Communications analyst Paul Budde is less pessimistic. In his view, the iPhone and an emerging band of competitors, most significantly one due in the second part of this year from a consortium led by search engine giant Google Inc., are dialling up a new future for users.

What they promise, he says, is a complete reworking of mobile data plans by Australian mobile networks. He says current data charges in this country have been designed to protect SMS traffic, the margins for which are frankly obscene, and they have strangled mobile data use. Only 3 to 5 per cent of Australian users have used mobile data, most of them corporate employees who enjoy substantial discounts, largely because, according to Budde, 'they have absolutely no idea how much they will be charged until the bill arrives'. Horror stories such as a $2000.00 monthly fee are by no means uncommon.

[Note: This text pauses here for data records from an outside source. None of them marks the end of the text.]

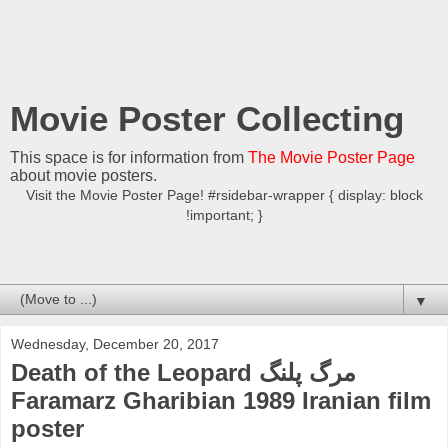
Movie Poster Collecting
This space is for information from
The Movie Poster Page
about movie posters.
Visit the Movie Poster Page! #rsidebar-wrapper { display: block
!important; }
▼
Wednesday, December 20, 2017
Death of the Leopard مرگ پلنگ
Faramarz Gharibian 1989 Iranian film
poster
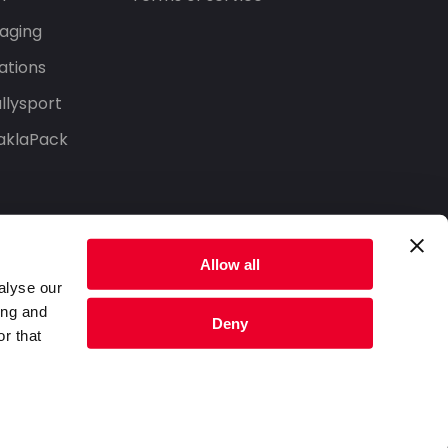
aging
ations
llysport
aklaPack
Allow all
alyse our
ing and
Deny
r that
Privacy Policy
Terms of Service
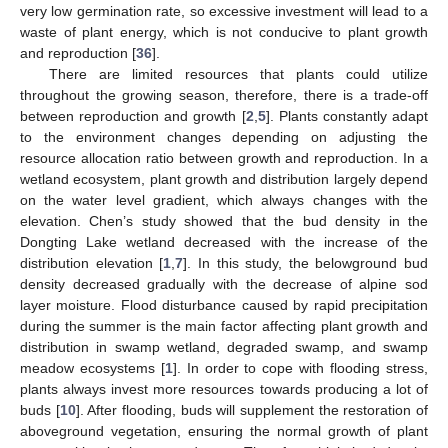
very low germination rate, so excessive investment will lead to a
waste of plant energy, which is not conducive to plant growth
and reproduction [
36
].
There are limited resources that plants could utilize
throughout the growing season, therefore, there is a trade-off
between reproduction and growth [
2
,
5
]. Plants constantly adapt
to the environment changes depending on adjusting the
resource allocation ratio between growth and reproduction. In a
wetland ecosystem, plant growth and distribution largely depend
on the water level gradient, which always changes with the
elevation. Chen’s study showed that the bud density in the
Dongting Lake wetland decreased with the increase of the
distribution elevation [
1
,
7
]. In this study, the belowground bud
density decreased gradually with the decrease of alpine sod
layer moisture. Flood disturbance caused by rapid precipitation
during the summer is the main factor affecting plant growth and
distribution in swamp wetland, degraded swamp, and swamp
meadow ecosystems [
1
]. In order to cope with flooding stress,
plants always invest more resources towards producing a lot of
buds [
10
]. After flooding, buds will supplement the restoration of
aboveground vegetation, ensuring the normal growth of plant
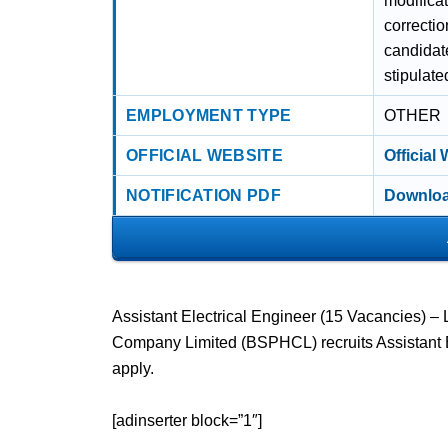
modificat
correcti
candidate
stipulate
EMPLOYMENT TYPE
OTHER
OFFICIAL WEBSITE
Official
NOTIFICATION PDF
Downloa
Assistant Electrical Engineer (15 Vacancies) –
Company Limited (BSPHCL) recruits Assistant E
apply.
[adinserter block=”1″]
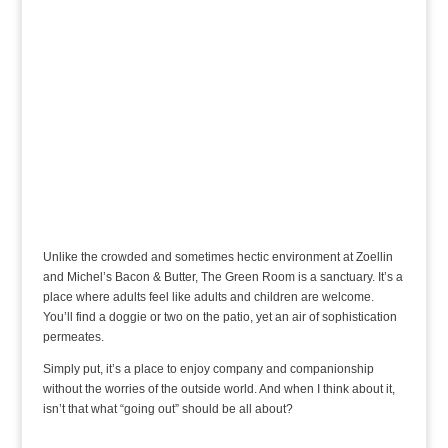
Unlike the crowded and sometimes hectic environment at Zoellin
and Michel’s Bacon & Butter, The Green Room is a sanctuary. It’s a
place where adults feel like adults and children are welcome.
You’ll find a doggie or two on the patio, yet an air of sophistication
permeates.
Simply put, it’s a place to enjoy company and companionship
without the worries of the outside world. And when I think about it,
isn’t that what “going out” should be all about?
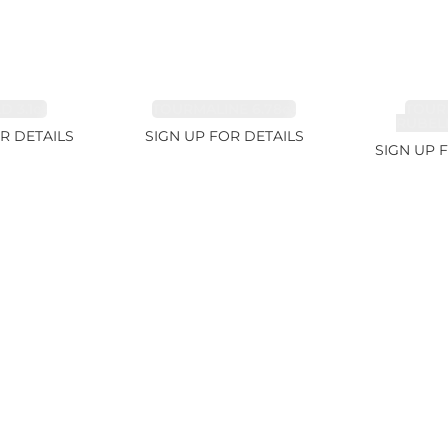
 3.1ct
TOURMALINE 6.78ct
TOUR
RUBELL
R DETAILS
SIGN UP FOR DETAILS
SIGN UP 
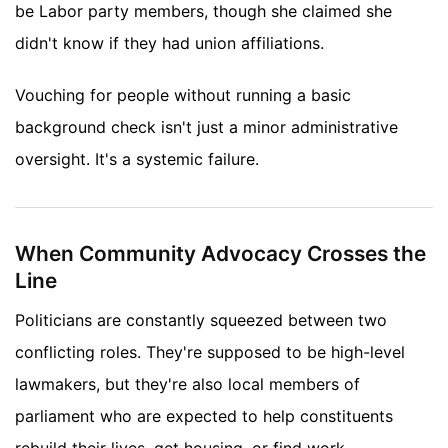
be Labor party members, though she claimed she
didn't know if they had union affiliations.
Vouching for people without running a basic
background check isn't just a minor administrative
oversight. It's a systemic failure.
When Community Advocacy Crosses the
Line
Politicians are constantly squeezed between two
conflicting roles. They're supposed to be high-level
lawmakers, but they're also local members of
parliament who are expected to help constituents
rebuild their lives, get housing, or find work.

'The iPhone and Google phone are disruptive technologies that will force the telecoms industry to completely re-think their business models,' Budde says. 'They have been pipe operators, notoriously poor at coming up with real value-added services. They have had 10 years to come up with compelling services, and all they have done is discourage users. They are going to have to adapt quickly to what will be an increasingly competitive environment.'

The new mobile phone era, he says, will be led by competitors with different business models, gaining revenue through advertising, subscriptions, or pay-per-view.

That's clearly the intention of the Open handset alliance, established by Google and 34 partners, including hand-set manufacturers such as Motorola, HTC, LG and Samsung; carriers including US-based T-Mobile and Sprint, NTT DoCoMo and KDDI of Japan, China Mobile and Telecom Italia of Italy; and semiconductor conductors Intel and Qualcomm. Google, which already has a sizeable piece of the mobile applications puzzle in place with its Google Maps, is making its phone application Android available as free open source software to developers and manufacturers.

As this article went to press, Google was planning to bid for wireless spectrum in the US, against predictable competition from AT&T, and also Bill Gates' former partner Paul Allen, who has recently been amassing commercial airwaves.

Budde predicts overseas organisations will play a major role in providing new, open wireless networks in Australia. If so, Quach may finally be able to use that iPhone the way Steve Jobs intended.